You, dear prospective job applicant, are getting no such inspection bonus and therefore need not offer your interviewer a portal into your personal life.
That is why I use the “Drake method” for Zoom meetings. I set up my laptop to point at a bare corner of wall, as in Drake’s Hotline Bling video. That way, I reveal nothing about my questionable interior decorating and life choices.
SHOULD I HIDE MY CHILDREN?
Certainly, you are under no obligation to voluntarily disclose your children’s presence—and your prospective employer really shouldn’t ask. Asking about children is often a proxy for gender discrimination, as mothers are disproportionately penalised for their status as parents.
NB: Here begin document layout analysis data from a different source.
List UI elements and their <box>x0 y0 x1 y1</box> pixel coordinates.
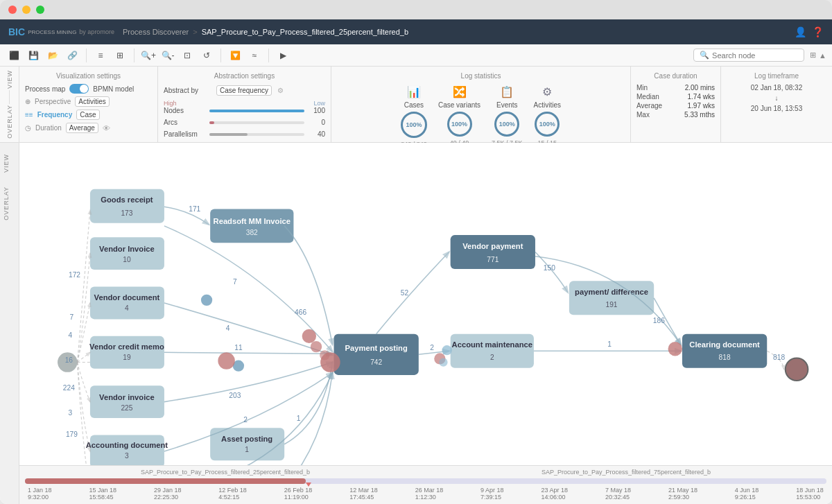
user-icon[interactable]: 👤 <box>795 26 806 37</box>
node-accounting-count: 3 <box>125 452 129 460</box>
tb-btn-reset[interactable]: ↺ <box>198 47 215 64</box>
nodes-row: Nodes 100 <box>164 107 325 114</box>
by-label: by apromore <box>79 28 114 35</box>
abstraction-panel: Abstraction settings Abstract by Case fr… <box>158 67 331 142</box>
process-toggle[interactable] <box>69 84 89 94</box>
tb-btn-play[interactable]: ▶ <box>275 47 291 64</box>
node-goods-receipt-count: 173 <box>121 209 132 217</box>
perspective-label: Perspective <box>35 98 71 105</box>
tb-btn-6[interactable]: ⊞ <box>112 47 128 64</box>
median-row: Median 1.74 wks <box>636 93 715 101</box>
tb-btn-3[interactable]: 📂 <box>44 47 61 64</box>
close-button[interactable] <box>8 6 17 14</box>
high-label: High <box>164 100 177 107</box>
frequency-label[interactable]: Frequency <box>37 111 73 119</box>
duration-icon: ◷ <box>25 124 31 132</box>
search-input[interactable] <box>712 51 795 60</box>
node-vendor-invoice-bg[interactable] <box>90 237 164 270</box>
frequency-row: ≡≡ Frequency Case <box>25 110 152 120</box>
node-payment-diff-label1: payment/ difference <box>575 288 648 296</box>
edge-label-2b: 2 <box>243 416 248 424</box>
tb-btn-filter[interactable]: 🔽 <box>227 47 243 64</box>
hl-label: High Low <box>164 100 325 107</box>
tb-btn-5[interactable]: ≡ <box>92 47 109 64</box>
tb-btn-1[interactable]: ⬛ <box>6 47 22 64</box>
brand-label: PROCESS MINING <box>28 29 76 35</box>
node-vendor-credit-bg[interactable] <box>90 336 164 369</box>
case-variants-percent: 100% <box>451 121 467 128</box>
timeline-marker <box>306 483 311 487</box>
duration-dropdown[interactable]: Average <box>66 123 98 133</box>
canvas-area[interactable]: Goods receipt 173 Vendor Invoice 10 Vend… <box>19 143 832 504</box>
minimize-button[interactable] <box>22 6 31 14</box>
frequency-dropdown[interactable]: Case <box>76 110 99 120</box>
log-stats-title: Log statistics <box>340 72 622 80</box>
timeline-labels: 1 Jan 189:32:00 15 Jan 1815:58:45 29 Jan… <box>25 487 826 501</box>
max-val: 5.33 mths <box>684 111 715 119</box>
side-tabs: View Overlay <box>0 143 19 504</box>
viz-settings-panel: Visualization settings Process map BPMN … <box>19 67 158 142</box>
node-vendor-doc-bg[interactable] <box>90 287 164 320</box>
tl-date-9: 23 Apr 1814:06:00 <box>541 487 569 501</box>
grid-icon[interactable]: ⊞ <box>810 51 816 60</box>
node-vendor-payment-bg[interactable] <box>451 235 535 269</box>
perspective-dropdown[interactable]: Activities <box>75 96 109 107</box>
tl-date-11: 21 May 182:59:30 <box>668 487 697 501</box>
timeline-track[interactable] <box>25 478 826 484</box>
node-asset-bg[interactable] <box>210 428 284 460</box>
maximize-button[interactable] <box>36 6 44 14</box>
node-goods-receipt-bg[interactable] <box>90 189 164 223</box>
mid-red-2 <box>302 329 316 343</box>
node-vendor-inv-225-bg[interactable] <box>90 385 164 418</box>
parallelism-slider[interactable] <box>209 132 304 137</box>
nodes-slider[interactable] <box>209 109 304 113</box>
activities-icon: ⚙ <box>542 85 552 98</box>
tb-btn-zoom-in[interactable]: 🔍+ <box>140 47 157 64</box>
tb-btn-filter2[interactable]: ≈ <box>246 47 263 64</box>
side-tab-overlay[interactable]: Overlay <box>0 181 19 226</box>
arcs-value: 0 <box>309 119 325 126</box>
node-vendor-payment-label: Vendor payment <box>462 242 523 250</box>
eye-icon[interactable]: 👁 <box>103 124 110 132</box>
viz-title: Visualization settings <box>25 72 152 80</box>
node-payment-posting-label: Payment posting <box>345 344 408 352</box>
node-account-maint-bg[interactable] <box>451 334 534 368</box>
tb-btn-fit[interactable]: ⊡ <box>179 47 196 64</box>
median-val: 1.74 wks <box>688 93 715 101</box>
timeline-progress <box>25 478 306 484</box>
case-variants-label: Case variants <box>438 101 480 109</box>
tb-btn-zoom-out[interactable]: 🔍- <box>159 47 176 64</box>
tb-btn-2[interactable]: 💾 <box>25 47 42 64</box>
bic-label: BIC <box>8 26 25 37</box>
settings-icon[interactable]: ⚙ <box>277 87 284 94</box>
node-clearing-bg[interactable] <box>682 334 767 368</box>
bpmn-label: BPMN model <box>93 85 134 93</box>
timeline-bar: SAP_Procure_to_Pay_Process_filtered_25pe… <box>19 465 832 504</box>
abstract-by-label: Abstract by <box>164 87 212 94</box>
collapse-icon[interactable]: ▲ <box>819 51 826 60</box>
case-variants-icon: 🔀 <box>453 85 467 98</box>
edge-label-818: 818 <box>773 354 785 361</box>
perspective-row: ⊕ Perspective Activities <box>25 96 152 107</box>
events-label: Events <box>496 101 518 109</box>
temp-dates: 02 Jan 18, 08:32 ↓ 20 Jun 18, 13:53 <box>727 84 826 112</box>
tb-btn-4[interactable]: 🔗 <box>64 47 80 64</box>
abstract-by-dropdown[interactable]: Case frequency <box>216 85 272 96</box>
breadcrumb-app[interactable]: Process Discoverer <box>123 28 189 36</box>
arcs-slider[interactable] <box>209 121 304 125</box>
average-val: 1.97 wks <box>688 102 715 110</box>
node-vendor-invoice-label: Vendor Invoice <box>99 245 155 253</box>
breadcrumb-sep: > <box>193 28 197 36</box>
search-icon: 🔍 <box>700 51 709 60</box>
node-payment-diff-bg[interactable] <box>569 281 654 315</box>
max-row: Max 5.33 mths <box>636 111 715 119</box>
tl-date-2: 15 Jan 1815:58:45 <box>89 487 116 501</box>
side-tab-view[interactable]: View <box>0 148 19 178</box>
node-accounting-label: Accounting document <box>86 441 168 449</box>
events-icon: 📋 <box>500 85 514 98</box>
node-accounting-bg[interactable] <box>90 435 164 468</box>
node-readsoft-mm-bg[interactable] <box>210 209 293 243</box>
activities-label: Activities <box>534 101 561 109</box>
node-payment-posting-bg[interactable] <box>334 334 419 375</box>
help-icon[interactable]: ❓ <box>812 26 824 37</box>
For example, an experimental study by Stanford professor Shelley Correll suggested that participants gave lower ratings—and offered less pay—to female applicants who listed their membership in the parent-teacher association on their résumé. By contrast, male applicants with children were offered higher salaries in the experiment than their childless peers.
Does this mean that men should roll out their kids for an “accidental” cameo appearance to enhance their stereotypical role as the family breadwinner? Not necessarily.
A study by business professor Erin Reid suggests that men preserve their privileged status in part by concealing the child care work they actually perform. In her interviews with 115 workers at a consulting firm, one man said he was able to perform his consulting duties without anyone realizing that he was also taking care of his son—and downhill skiing—five days a week.
This elaborate ruse speaks both to the discrimination that men fear for revealing their childcare obligations and to the strength of the default assumption that women are the primary caregivers.
So, parents, if you’re inclined to shove a device and a lollipop in the general direction of a child who might blow your cover, don’t feel guilty—you’re not the only one trying to pass for a productive employee these days.